Der BBU solidarisiert sich weiterhin mit dem Widerstand gegen das teure und überflüssige Projekt Stutgart 21 und spricht sich gegen eine Kriminalisierung der Aktivistinnen und Aktivisten aus. Der BBU unterstützt den Aufruf zur Teilnahme an einer Protest-Kundgebung am Samstag (18. Februar), die um 14.30 Uhr am Stuttgarter Schlossplatz beginnen wird.

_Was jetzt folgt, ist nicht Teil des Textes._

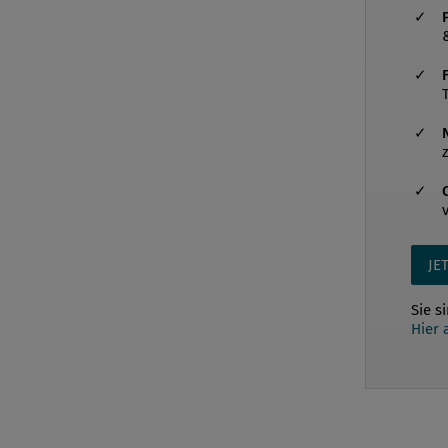
JE
Sie s
Hier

Die Umweltschutzorganisation Robin Wood kommentierte die Räumung:

Mehrere Tausend Polizisten wurden heute aufgeboten, um die Einrichtung einer Baustelle für einen neuen Bahnhof durchzusetzen. Der Polizeieinsatz begann bei nasskaltem Wetter um drei Uhr in der Nacht. Polizeieinheiten umzingelten das Baufeld. In Viererketten rückten die mit Helmen und Schlagstöcken ausgerüsteten Beamten in den Park vor, forderten DemonstrantInnen zum Gehen auf, trugen SitzblockiererInnen weg und durchkämmten die Zelte des Widerstandsdorfes. Später begann die Räumung der besetzten Bäume. Außerdem musste die Polizei noch einen ROBIN WOOD-Aktivisten und einen Parkschützer lösen, die sich beide in der Nähe eines besetztes Baums an einer Verankerung im Boden fest geschlossen hatten. ROBIN WOOD kritisiert das Vorgehen des Polizeieinsatzleiters, der ausdrücklich untersagte, dass jemand von ROBIN WOOD als Kontaktperson zwischen KletterInnen und Polizei vor Ort bei den Bäumen bleiben durfte. Die AktivistInnen sehen darin ein unnötiges Sicherheitsrisiko, weil es dadurch im Notfall länger dauert, Hilfe zu organisieren.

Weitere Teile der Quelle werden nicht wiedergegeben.